===== DATASET EXCERPTS =====

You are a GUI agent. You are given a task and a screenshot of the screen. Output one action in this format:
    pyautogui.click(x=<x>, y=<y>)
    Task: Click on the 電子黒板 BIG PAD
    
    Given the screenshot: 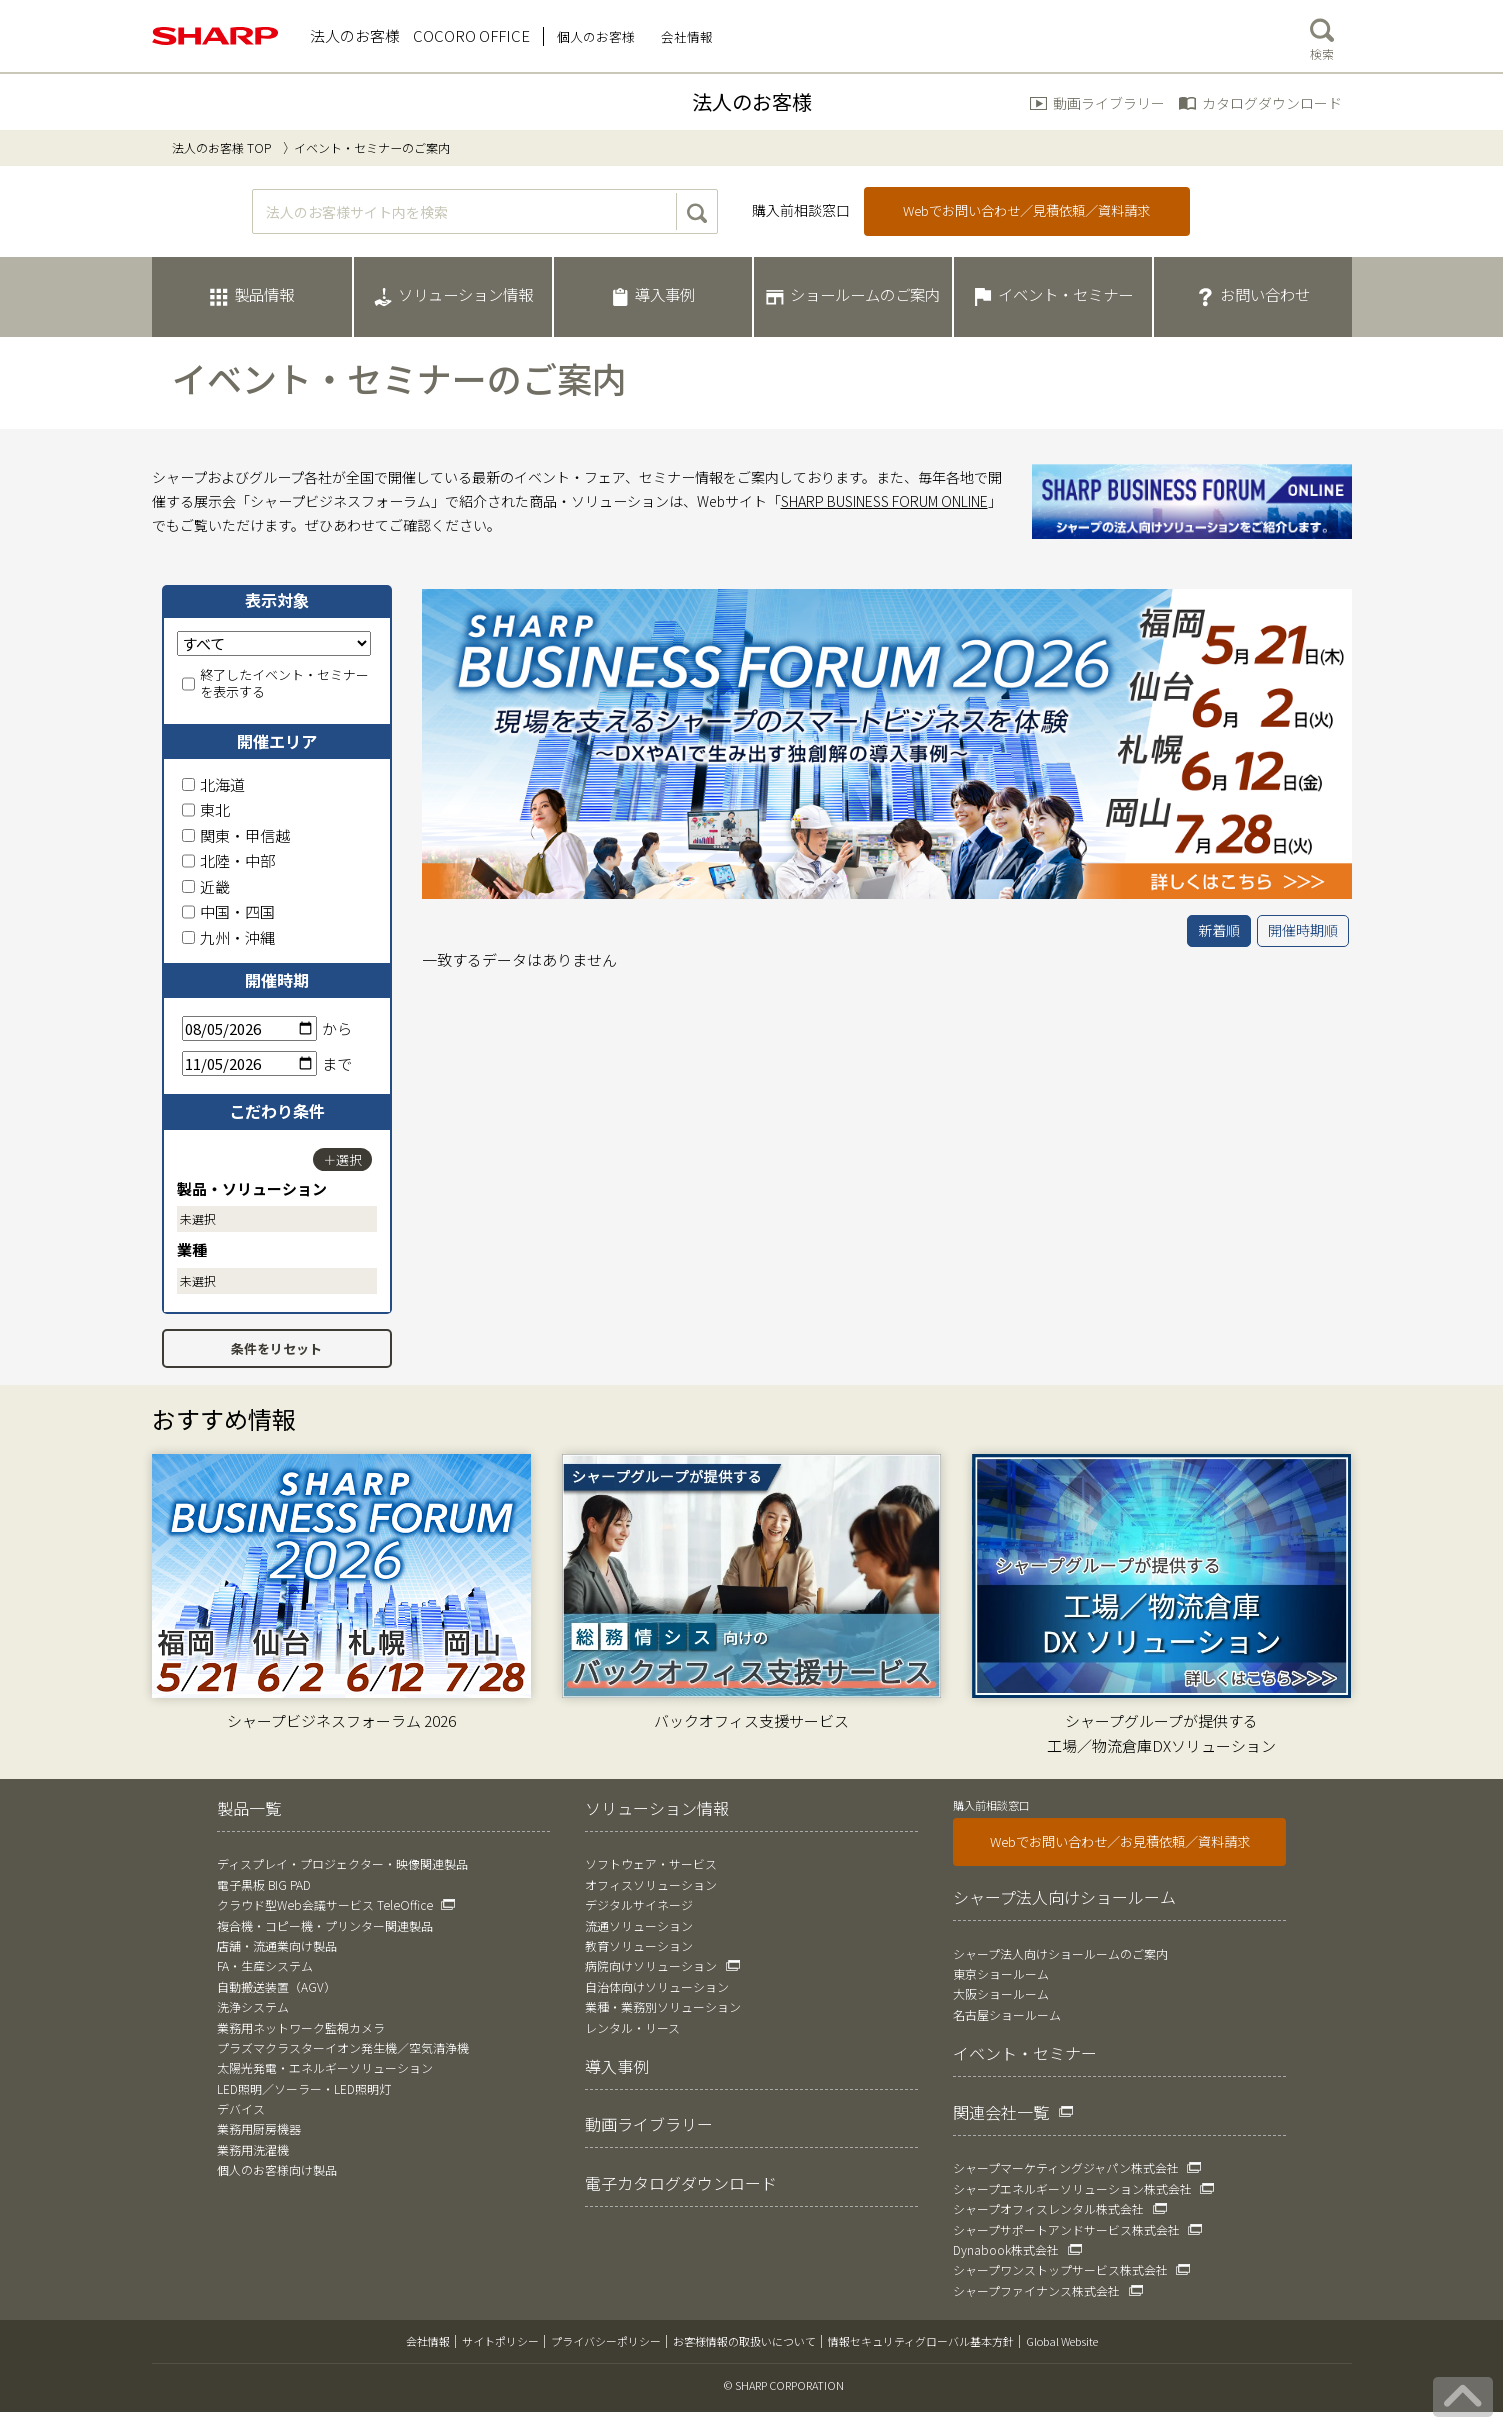 What is the action you would take?
    pyautogui.click(x=264, y=1884)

=====

▶ [WORK ITEM]: Extract the first line above and each line after it up to and including the one with "Task: Click on the 電子黒板 BIG PAD", please, exactly and with nothing else.

▶ [ANSWER BOX]:
You are a GUI agent. You are given a task and a screenshot of the screen. Output one action in this format:
    pyautogui.click(x=<x>, y=<y>)
    Task: Click on the 電子黒板 BIG PAD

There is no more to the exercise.